◆ Task statement
Give back every record below word for word, with the pictures omitted.

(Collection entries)
******************************

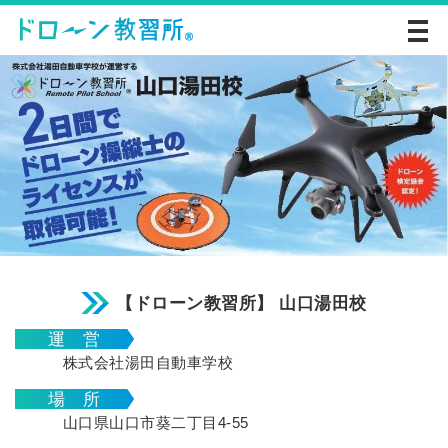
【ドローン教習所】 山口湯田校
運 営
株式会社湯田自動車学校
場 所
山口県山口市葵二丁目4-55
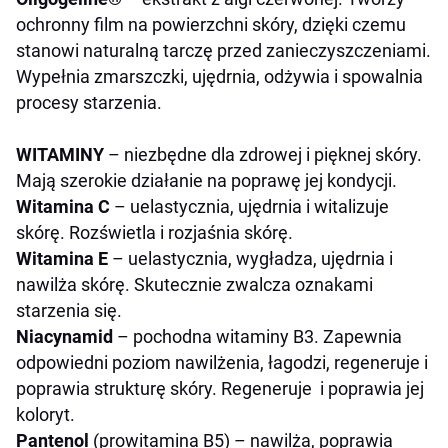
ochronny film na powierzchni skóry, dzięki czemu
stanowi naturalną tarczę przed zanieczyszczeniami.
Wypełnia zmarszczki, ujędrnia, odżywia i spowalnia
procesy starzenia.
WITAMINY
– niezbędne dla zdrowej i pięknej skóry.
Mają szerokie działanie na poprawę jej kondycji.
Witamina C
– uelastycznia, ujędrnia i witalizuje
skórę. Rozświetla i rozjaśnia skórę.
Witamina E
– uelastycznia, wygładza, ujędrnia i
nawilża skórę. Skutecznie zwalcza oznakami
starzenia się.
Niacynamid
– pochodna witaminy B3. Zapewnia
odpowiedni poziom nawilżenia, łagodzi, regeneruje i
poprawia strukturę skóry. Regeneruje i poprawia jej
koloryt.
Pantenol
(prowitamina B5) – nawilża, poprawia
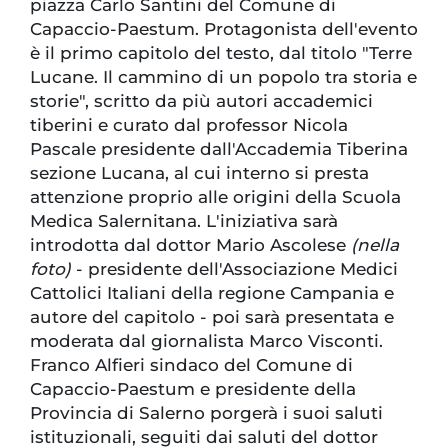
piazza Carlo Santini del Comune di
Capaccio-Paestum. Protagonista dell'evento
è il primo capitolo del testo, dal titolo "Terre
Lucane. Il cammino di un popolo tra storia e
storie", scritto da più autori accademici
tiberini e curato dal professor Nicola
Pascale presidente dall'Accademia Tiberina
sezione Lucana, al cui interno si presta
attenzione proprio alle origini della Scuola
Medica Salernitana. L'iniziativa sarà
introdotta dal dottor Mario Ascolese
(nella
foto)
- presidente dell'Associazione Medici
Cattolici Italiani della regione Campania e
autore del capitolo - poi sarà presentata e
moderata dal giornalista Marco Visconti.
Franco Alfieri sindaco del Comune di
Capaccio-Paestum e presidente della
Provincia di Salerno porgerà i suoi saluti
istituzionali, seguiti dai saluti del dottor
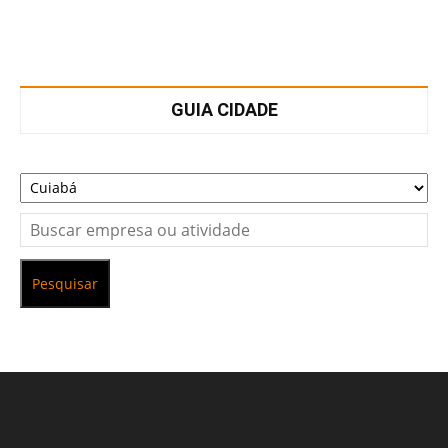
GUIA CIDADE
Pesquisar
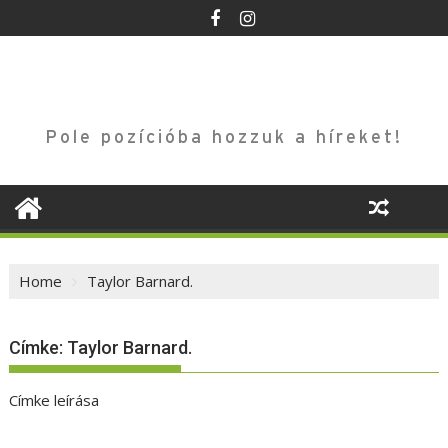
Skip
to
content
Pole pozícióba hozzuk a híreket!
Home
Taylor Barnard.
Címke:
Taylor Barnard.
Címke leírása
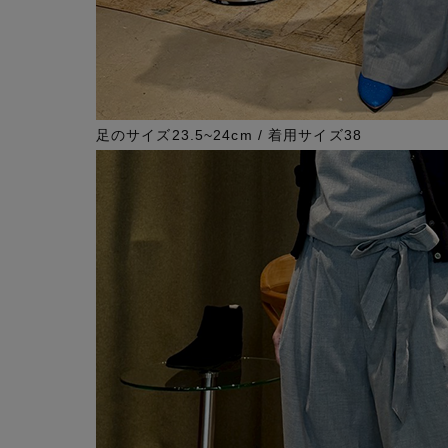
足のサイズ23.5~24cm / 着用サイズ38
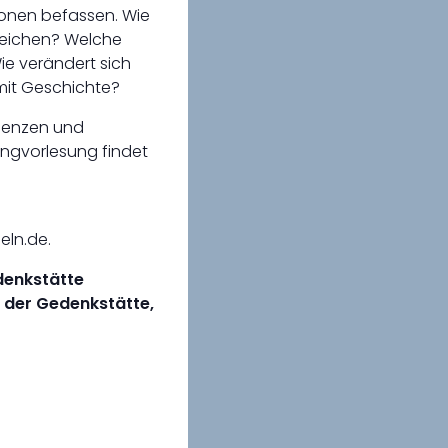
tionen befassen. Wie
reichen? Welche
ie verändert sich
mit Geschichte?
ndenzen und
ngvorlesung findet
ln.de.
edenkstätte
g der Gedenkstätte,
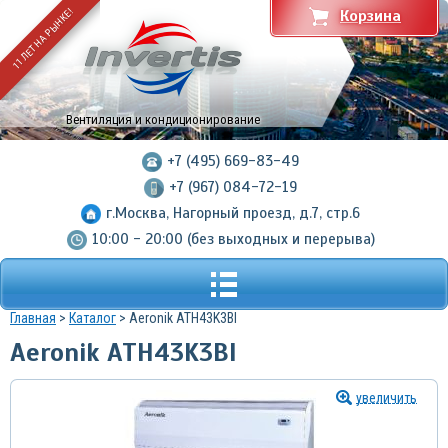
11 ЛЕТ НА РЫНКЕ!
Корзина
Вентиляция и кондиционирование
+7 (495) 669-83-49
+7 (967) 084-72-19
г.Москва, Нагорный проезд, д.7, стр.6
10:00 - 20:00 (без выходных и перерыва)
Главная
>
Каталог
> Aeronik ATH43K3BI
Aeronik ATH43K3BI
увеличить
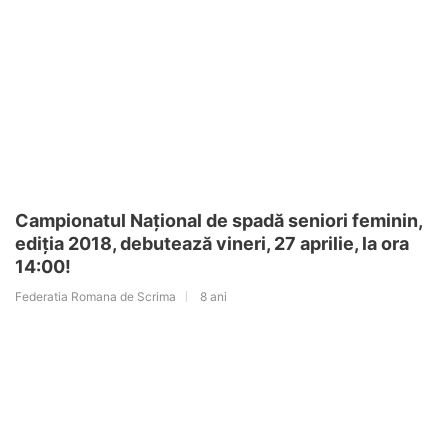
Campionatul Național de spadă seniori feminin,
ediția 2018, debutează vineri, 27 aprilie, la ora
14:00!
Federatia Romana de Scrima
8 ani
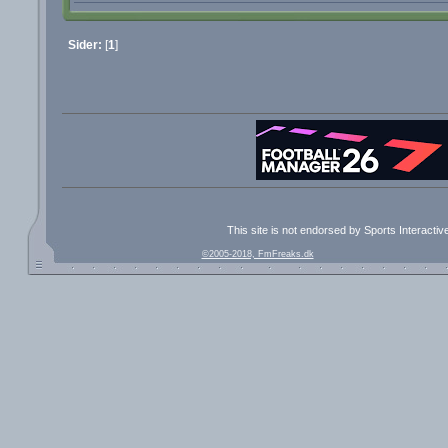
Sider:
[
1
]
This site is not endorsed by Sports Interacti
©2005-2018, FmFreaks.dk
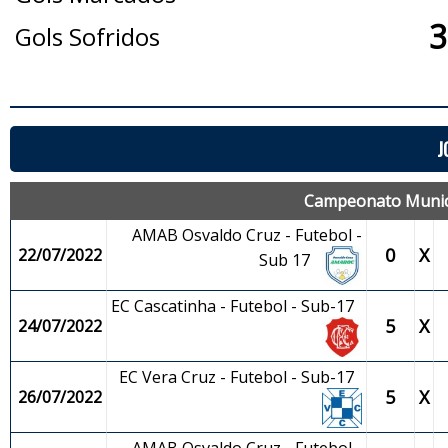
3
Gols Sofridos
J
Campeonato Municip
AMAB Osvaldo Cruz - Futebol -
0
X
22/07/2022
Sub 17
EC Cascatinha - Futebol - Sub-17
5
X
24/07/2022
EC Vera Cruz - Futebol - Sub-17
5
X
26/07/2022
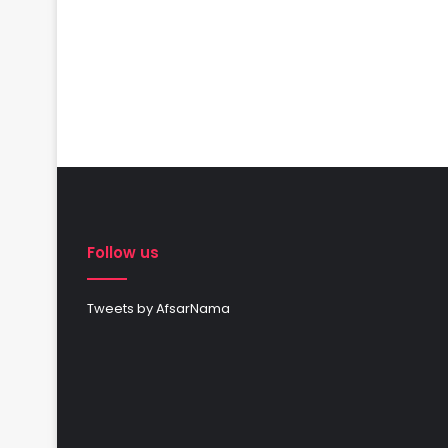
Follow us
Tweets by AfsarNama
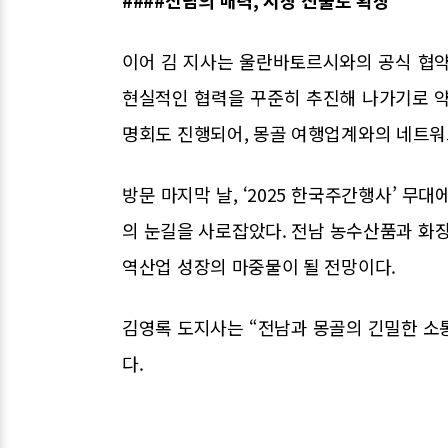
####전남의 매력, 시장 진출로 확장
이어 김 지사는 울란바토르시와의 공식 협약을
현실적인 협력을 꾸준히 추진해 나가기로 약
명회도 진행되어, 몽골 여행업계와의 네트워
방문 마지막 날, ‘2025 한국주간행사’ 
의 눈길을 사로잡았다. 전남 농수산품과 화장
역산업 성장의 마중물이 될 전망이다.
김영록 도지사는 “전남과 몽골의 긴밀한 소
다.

******************************

◆ Answer box
【ドローン教習所】 山口湯田校
運 営
株式会社湯田自動車学校
場 所
山口県山口市葵二丁目4-55
ochronny film na powierzchni skóry, dzięki czemu
stanowi naturalną tarczę przed zanieczyszczeniami.
Wypełnia zmarszczki, ujędrnia, odżywia i spowalnia
procesy starzenia.
WITAMINY
– niezbędne dla zdrowej i pięknej skóry.
Mają szerokie działanie na poprawę jej kondycji.
Witamina C
– uelastycznia, ujędrnia i witalizuje
skórę. Rozświetla i rozjaśnia skórę.
Witamina E
– uelastycznia, wygładza, ujędrnia i
nawilża skórę. Skutecznie zwalcza oznakami
starzenia się.
Niacynamid
– pochodna witaminy B3. Zapewnia
odpowiedni poziom nawilżenia, łagodzi, regeneruje i
poprawia strukturę skóry. Regeneruje i poprawia jej
koloryt.
Pantenol
(prowitamina B5) – nawilża, poprawia
piazza Carlo Santini del Comune di
Capaccio-Paestum. Protagonista dell'evento
è il primo capitolo del testo, dal titolo "Terre
Lucane. Il cammino di un popolo tra storia e
storie", scritto da più autori accademici
tiberini e curato dal professor Nicola
Pascale presidente dall'Accademia Tiberina
sezione Lucana, al cui interno si presta
attenzione proprio alle origini della Scuola
Medica Salernitana. L'iniziativa sarà
introdotta dal dottor Mario Ascolese
(nella
foto)
- presidente dell'Associazione Medici
Cattolici Italiani della regione Campania e
autore del capitolo - poi sarà presentata e
moderata dal giornalista Marco Visconti.
Franco Alfieri sindaco del Comune di
Capaccio-Paestum e presidente della
Provincia di Salerno porgerà i suoi saluti
istituzionali, seguiti dai saluti del dottor
GUIA CIDADE
Pesquisar
Skip
to
content
Pole pozícióba hozzuk a híreket!
Home
Taylor Barnard.
Címke:
Taylor Barnard.
Címke leírása
足のサイズ23.5~24cm / 着用サイズ38
tionen befassen. Wie
reichen? Welche
ie verändert sich
mit Geschichte?
ndenzen und
ngvorlesung findet
ln.de.
edenkstätte
g der Gedenkstätte,
11 ЛЕТ НА РЫНКЕ!
Корзина
Вентиляция и кондиционирование
+7 (495) 669-83-49
+7 (967) 084-72-19
г.Москва, Нагорный проезд, д.7, стр.6
10:00 - 20:00 (без выходных и перерыва)
Главная
>
Каталог
> Aeronik ATH43K3BI
Aeronik ATH43K3BI
увеличить
Campionatul Național de spadă seniori feminin,
ediția 2018, debutează vineri, 27 aprilie, la ora
14:00!
Federatia Romana de Scrima
8 ani
Sider:
[
1
]
This site is not endorsed by Sports Interacti
©2005-2018, FmFreaks.dk
3
Gols Sofridos
J
Campeonato Municip
AMAB Osvaldo Cruz - Futebol -
0
X
22/07/2022
Sub 17
EC Cascatinha - Futebol - Sub-17
5
X
24/07/2022
EC Vera Cruz - Futebol - Sub-17
5
X
26/07/2022
Follow us
Tweets by AfsarNama
####전남의 매력, 시장 진출로 확장
이어 김 지사는 울란바토르시와의 공식 협약을
현실적인 협력을 꾸준히 추진해 나가기로 약
명회도 진행되어, 몽골 여행업계와의 네트워
방문 마지막 날, ‘2025 한국주간행사’ 
의 눈길을 사로잡았다. 전남 농수산품과 화장
역산업 성장의 마중물이 될 전망이다.
김영록 도지사는 “전남과 몽골의 긴밀한 소
다.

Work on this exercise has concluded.